Task statement: Set down the data below in full and exactly, minus the pictures.

**** Records for processing ****

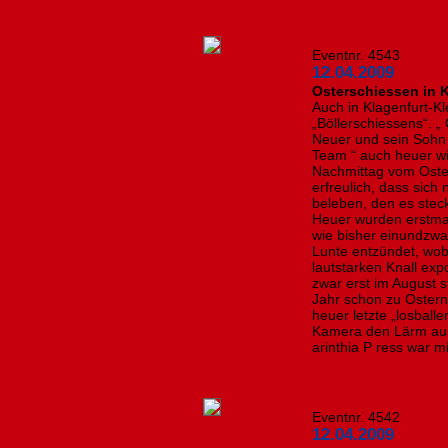
Eventnr. 4543
12.04.2009
Osterschiessen in 
Auch in Klagenfurt-K
„Böllerschiessens“. „
Neuer und sein Sohn 
Team “ auch heuer w
Nachmittag vom Oster
erfreulich, dass sich
beleben, den es steck
Heuer wurden erstmals
wie bisher einundzwan
Lunte entzündet, wobe
lautstarken Knall exp
zwar erst im August s
Jahr schon zu Ostern 
heuer letzte „losballe
Kamera den Lärm aus
arinthia P ress war mi
Eventnr. 4542
12.04.2009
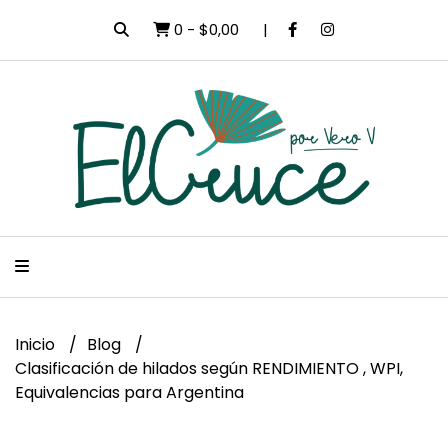
0
-
$0,00
Inicio
Blog
Clasificación de hilados según RENDIMIENTO , WPI,
Equivalencias para Argentina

****

Exercise solution:
Eventnr. 4543
12.04.2009
Osterschiessen in 
Auch in Klagenfurt-K
„Böllerschiessens“. „
Neuer und sein Sohn 
Team “ auch heuer w
Nachmittag vom Oster
erfreulich, dass sich
beleben, den es steck
Heuer wurden erstmals
wie bisher einundzwan
Lunte entzündet, wobe
lautstarken Knall exp
zwar erst im August s
Jahr schon zu Ostern 
heuer letzte „losballe
Kamera den Lärm aus
arinthia P ress war mi
Eventnr. 4542
12.04.2009
0
-
$0,00
Inicio
Blog
Clasificación de hilados según RENDIMIENTO , WPI,
Equivalencias para Argentina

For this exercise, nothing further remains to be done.